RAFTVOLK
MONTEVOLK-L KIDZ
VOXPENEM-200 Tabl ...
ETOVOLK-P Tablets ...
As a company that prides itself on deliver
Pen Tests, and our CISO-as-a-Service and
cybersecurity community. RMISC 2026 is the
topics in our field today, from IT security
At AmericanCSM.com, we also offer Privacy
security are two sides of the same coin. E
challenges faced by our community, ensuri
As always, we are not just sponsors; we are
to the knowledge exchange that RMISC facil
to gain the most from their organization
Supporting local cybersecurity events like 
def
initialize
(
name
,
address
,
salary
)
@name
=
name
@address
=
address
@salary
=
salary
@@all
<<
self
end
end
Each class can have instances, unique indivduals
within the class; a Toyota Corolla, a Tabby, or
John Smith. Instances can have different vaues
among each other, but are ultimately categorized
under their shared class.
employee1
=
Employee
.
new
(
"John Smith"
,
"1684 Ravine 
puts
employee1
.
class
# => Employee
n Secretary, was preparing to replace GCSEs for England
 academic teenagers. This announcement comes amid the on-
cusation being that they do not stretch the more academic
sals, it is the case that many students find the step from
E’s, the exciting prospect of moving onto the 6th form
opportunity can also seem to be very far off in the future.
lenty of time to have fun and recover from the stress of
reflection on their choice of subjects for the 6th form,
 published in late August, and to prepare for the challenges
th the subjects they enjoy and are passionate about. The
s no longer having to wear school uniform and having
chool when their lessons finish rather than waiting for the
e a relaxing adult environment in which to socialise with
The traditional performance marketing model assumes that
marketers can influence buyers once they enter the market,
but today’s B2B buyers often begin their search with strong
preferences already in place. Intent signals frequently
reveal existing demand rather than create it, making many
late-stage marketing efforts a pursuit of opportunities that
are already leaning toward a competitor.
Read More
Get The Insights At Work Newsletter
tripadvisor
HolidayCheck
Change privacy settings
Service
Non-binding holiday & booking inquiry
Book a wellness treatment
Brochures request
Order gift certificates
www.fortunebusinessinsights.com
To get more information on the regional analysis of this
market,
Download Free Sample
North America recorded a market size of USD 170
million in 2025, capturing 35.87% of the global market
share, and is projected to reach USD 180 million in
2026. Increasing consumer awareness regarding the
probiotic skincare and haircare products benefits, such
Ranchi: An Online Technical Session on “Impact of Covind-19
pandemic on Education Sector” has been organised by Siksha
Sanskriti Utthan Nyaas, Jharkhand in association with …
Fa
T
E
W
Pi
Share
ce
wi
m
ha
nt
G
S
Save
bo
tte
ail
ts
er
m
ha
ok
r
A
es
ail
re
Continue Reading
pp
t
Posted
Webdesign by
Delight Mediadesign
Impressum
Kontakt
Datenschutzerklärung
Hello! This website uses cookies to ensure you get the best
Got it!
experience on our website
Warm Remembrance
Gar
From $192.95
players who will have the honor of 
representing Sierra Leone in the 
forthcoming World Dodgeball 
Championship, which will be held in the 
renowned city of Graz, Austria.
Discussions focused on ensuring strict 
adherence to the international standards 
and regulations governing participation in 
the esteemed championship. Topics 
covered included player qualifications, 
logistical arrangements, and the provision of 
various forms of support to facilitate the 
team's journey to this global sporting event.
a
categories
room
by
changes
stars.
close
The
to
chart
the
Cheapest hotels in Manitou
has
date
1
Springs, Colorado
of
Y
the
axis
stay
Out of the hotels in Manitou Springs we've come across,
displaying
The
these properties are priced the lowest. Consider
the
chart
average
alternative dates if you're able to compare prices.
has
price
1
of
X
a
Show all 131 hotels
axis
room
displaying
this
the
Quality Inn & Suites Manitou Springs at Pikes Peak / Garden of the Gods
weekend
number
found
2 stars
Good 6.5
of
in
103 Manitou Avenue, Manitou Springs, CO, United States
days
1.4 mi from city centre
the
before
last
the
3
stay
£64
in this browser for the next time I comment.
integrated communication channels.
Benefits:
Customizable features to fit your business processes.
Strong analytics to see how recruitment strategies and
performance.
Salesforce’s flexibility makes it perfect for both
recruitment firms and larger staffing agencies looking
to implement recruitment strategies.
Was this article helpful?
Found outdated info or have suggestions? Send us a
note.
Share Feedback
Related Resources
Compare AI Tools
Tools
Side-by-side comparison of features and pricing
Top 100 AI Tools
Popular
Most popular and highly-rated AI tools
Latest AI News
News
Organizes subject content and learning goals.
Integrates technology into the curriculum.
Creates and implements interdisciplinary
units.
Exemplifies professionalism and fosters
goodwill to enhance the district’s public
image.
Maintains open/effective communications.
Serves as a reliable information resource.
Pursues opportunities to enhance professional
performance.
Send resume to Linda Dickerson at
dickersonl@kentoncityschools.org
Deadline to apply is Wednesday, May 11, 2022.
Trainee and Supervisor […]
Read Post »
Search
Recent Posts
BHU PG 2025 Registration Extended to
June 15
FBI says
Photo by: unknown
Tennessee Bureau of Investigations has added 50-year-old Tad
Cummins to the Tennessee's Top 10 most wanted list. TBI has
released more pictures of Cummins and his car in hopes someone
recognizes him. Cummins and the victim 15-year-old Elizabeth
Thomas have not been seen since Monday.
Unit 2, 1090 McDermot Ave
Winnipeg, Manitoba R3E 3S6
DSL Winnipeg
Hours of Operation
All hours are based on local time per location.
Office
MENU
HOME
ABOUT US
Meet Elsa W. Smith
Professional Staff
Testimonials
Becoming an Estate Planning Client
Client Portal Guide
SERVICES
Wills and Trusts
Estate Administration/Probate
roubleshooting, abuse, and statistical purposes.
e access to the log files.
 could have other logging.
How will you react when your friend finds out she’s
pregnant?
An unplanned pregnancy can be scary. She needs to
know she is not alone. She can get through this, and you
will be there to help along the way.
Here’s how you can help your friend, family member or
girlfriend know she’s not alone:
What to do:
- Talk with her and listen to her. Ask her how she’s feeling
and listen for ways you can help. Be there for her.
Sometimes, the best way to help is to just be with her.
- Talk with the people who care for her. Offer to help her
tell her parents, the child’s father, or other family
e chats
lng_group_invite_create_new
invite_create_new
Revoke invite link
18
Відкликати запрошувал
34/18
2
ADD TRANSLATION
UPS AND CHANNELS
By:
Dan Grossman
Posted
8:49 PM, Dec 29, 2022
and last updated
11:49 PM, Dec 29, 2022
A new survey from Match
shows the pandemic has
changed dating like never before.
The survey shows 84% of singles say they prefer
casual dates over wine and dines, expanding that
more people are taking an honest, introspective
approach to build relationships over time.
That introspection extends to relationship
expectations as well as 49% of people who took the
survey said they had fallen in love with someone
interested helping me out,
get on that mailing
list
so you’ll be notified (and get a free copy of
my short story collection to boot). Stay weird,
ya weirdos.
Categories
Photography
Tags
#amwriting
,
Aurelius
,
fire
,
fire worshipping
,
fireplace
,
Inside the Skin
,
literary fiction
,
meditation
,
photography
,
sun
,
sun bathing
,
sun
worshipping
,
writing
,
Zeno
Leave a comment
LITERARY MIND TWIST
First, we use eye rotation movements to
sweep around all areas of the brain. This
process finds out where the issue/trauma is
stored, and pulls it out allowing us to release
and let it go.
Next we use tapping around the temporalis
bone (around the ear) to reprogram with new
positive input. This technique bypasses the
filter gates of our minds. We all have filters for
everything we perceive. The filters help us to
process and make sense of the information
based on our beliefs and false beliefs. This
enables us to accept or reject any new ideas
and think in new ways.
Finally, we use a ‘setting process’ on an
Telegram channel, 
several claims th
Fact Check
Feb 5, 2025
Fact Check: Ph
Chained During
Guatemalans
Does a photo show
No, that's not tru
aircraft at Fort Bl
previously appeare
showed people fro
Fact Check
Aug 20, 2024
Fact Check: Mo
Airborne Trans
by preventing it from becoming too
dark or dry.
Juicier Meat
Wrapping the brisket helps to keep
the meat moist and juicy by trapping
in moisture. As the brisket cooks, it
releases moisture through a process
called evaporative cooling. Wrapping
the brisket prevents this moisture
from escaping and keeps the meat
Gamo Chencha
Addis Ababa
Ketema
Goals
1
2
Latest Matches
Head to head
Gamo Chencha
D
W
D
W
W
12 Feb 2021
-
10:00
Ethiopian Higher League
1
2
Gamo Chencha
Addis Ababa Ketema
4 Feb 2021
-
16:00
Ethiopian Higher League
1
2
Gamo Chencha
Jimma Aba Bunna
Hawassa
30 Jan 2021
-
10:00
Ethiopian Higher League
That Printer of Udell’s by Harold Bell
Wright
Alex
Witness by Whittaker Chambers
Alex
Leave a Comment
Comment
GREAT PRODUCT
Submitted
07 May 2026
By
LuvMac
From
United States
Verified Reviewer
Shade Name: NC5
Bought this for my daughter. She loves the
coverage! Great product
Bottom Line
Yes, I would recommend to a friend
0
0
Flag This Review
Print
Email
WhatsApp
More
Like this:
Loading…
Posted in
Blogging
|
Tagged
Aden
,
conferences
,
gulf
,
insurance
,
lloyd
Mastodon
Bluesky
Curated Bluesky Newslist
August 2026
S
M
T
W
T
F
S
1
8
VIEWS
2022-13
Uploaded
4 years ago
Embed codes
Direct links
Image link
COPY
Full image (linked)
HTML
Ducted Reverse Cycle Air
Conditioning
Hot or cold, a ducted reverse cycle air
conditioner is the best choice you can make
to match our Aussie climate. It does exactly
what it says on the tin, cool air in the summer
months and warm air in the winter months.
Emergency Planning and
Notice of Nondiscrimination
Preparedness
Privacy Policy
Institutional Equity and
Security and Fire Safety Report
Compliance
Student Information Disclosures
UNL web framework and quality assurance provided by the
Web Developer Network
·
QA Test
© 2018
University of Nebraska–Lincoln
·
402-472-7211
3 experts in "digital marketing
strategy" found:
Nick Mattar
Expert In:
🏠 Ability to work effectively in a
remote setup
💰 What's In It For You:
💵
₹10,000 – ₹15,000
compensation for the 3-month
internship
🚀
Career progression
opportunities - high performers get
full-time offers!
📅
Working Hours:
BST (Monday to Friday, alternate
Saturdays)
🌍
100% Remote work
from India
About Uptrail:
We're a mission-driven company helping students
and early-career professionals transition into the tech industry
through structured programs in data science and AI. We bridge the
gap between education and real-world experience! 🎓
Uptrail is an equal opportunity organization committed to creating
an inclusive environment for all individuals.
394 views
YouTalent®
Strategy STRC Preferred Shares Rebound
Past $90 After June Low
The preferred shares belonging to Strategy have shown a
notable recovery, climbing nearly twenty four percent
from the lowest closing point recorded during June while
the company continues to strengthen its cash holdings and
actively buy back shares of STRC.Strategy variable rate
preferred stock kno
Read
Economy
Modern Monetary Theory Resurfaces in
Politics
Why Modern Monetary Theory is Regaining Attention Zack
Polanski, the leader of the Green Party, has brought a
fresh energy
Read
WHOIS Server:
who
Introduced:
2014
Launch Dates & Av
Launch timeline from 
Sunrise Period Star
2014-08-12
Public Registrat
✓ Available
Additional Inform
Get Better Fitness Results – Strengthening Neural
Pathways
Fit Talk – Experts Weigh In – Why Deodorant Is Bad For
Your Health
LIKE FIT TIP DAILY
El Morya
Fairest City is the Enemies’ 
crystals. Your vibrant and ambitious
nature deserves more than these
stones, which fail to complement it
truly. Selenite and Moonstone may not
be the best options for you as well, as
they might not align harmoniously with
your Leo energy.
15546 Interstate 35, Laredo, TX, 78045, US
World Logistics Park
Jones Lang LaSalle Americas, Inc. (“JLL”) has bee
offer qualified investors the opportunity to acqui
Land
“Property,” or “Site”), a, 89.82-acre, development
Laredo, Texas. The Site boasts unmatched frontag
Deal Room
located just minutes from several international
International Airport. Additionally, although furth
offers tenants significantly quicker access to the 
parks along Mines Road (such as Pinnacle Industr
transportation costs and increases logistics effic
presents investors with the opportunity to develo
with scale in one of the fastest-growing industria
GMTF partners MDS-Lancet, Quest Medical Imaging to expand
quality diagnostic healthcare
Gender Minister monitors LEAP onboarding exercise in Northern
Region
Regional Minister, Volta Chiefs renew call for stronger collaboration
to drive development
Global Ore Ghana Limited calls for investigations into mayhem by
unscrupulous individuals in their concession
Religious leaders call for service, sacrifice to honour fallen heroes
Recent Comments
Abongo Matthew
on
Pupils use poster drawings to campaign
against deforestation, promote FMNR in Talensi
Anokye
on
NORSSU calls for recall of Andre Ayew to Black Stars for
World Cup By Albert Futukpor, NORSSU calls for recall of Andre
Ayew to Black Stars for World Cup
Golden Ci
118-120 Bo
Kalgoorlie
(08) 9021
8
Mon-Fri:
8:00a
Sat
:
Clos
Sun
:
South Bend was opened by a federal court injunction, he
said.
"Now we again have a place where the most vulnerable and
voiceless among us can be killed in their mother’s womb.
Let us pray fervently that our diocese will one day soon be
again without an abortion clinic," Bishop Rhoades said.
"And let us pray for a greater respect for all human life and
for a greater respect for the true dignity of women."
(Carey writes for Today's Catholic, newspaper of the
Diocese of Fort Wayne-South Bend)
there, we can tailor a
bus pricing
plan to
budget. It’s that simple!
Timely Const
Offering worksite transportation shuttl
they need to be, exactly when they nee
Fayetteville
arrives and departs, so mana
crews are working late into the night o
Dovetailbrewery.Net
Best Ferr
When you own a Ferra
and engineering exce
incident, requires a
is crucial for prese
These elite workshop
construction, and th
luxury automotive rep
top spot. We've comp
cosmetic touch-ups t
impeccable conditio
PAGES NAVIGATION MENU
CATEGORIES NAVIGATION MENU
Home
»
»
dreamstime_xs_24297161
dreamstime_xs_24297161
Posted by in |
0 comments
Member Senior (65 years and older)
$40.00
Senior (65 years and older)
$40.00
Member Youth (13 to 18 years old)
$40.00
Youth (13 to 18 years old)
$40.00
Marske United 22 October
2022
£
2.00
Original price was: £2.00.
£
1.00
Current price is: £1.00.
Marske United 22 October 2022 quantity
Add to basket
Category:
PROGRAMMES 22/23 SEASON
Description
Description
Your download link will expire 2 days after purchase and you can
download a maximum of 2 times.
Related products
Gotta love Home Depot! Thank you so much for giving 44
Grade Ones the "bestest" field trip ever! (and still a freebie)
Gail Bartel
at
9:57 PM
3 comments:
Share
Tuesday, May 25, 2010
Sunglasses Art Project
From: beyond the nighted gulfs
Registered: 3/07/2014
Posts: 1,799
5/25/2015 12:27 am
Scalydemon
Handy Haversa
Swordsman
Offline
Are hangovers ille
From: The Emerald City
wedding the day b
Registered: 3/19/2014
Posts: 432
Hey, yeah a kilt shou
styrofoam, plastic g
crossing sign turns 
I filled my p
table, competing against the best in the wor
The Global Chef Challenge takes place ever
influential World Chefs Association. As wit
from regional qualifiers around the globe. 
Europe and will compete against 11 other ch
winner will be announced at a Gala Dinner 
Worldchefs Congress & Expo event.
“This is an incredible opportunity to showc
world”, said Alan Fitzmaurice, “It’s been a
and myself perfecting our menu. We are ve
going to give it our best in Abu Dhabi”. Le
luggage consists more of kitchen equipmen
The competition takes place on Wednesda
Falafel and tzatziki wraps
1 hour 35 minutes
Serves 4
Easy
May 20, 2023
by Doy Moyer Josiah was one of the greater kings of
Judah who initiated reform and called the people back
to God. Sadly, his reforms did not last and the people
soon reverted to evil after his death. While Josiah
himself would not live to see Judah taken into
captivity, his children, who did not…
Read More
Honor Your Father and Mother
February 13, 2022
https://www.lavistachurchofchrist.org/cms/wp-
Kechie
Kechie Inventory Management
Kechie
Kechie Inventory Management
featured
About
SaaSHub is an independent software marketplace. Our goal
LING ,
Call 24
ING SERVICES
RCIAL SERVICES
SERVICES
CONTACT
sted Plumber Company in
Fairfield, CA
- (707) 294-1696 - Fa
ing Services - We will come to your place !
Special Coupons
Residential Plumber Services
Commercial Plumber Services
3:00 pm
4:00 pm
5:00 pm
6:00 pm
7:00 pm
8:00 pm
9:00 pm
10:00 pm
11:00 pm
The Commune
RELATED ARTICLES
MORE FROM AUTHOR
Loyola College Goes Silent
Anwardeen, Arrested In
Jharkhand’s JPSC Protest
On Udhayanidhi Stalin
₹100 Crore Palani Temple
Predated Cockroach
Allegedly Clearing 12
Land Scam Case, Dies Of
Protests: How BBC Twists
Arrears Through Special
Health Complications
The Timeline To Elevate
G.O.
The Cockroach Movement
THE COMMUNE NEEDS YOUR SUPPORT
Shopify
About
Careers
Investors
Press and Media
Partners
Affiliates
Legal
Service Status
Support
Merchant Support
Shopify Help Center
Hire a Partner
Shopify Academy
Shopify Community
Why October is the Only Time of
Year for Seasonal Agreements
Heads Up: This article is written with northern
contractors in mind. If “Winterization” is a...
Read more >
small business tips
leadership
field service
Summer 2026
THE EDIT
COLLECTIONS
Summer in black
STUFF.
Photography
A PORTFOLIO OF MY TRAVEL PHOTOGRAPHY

** Problem statement **
Here the job is to set down exactly the lines of the material above that fall between the one with "World Cup By" and the one with "is crucial for prese", inclusive, and nothing beyond them.

** Solution to the exercise **
World Cup By Albert Futukpor, NORSSU calls for recall of Andre
Ayew to Black Stars for World Cup
Golden Ci
118-120 Bo
Kalgoorlie
(08) 9021
8
Mon-Fri:
8:00a
Sat
:
Clos
Sun
:
South Bend was opened by a federal court injunction, he
said.
"Now we again have a place where the most vulnerable and
voiceless among us can be killed in their mother’s womb.
Let us pray fervently that our diocese will one day soon be
again without an abortion clinic," Bishop Rhoades said.
"And let us pray for a greater respect for all human life and
for a greater respect for the true dignity of women."
(Carey writes for Today's Catholic, newspaper of the
Diocese of Fort Wayne-South Bend)
there, we can tailor a
bus pricing
plan to
budget. It’s that simple!
Timely Const
Offering worksite transportation shuttl
they need to be, exactly when they nee
Fayetteville
arrives and departs, so mana
crews are working late into the night o
Dovetailbrewery.Net
Best Ferr
When you own a Ferra
and engineering exce
incident, requires a
is crucial for prese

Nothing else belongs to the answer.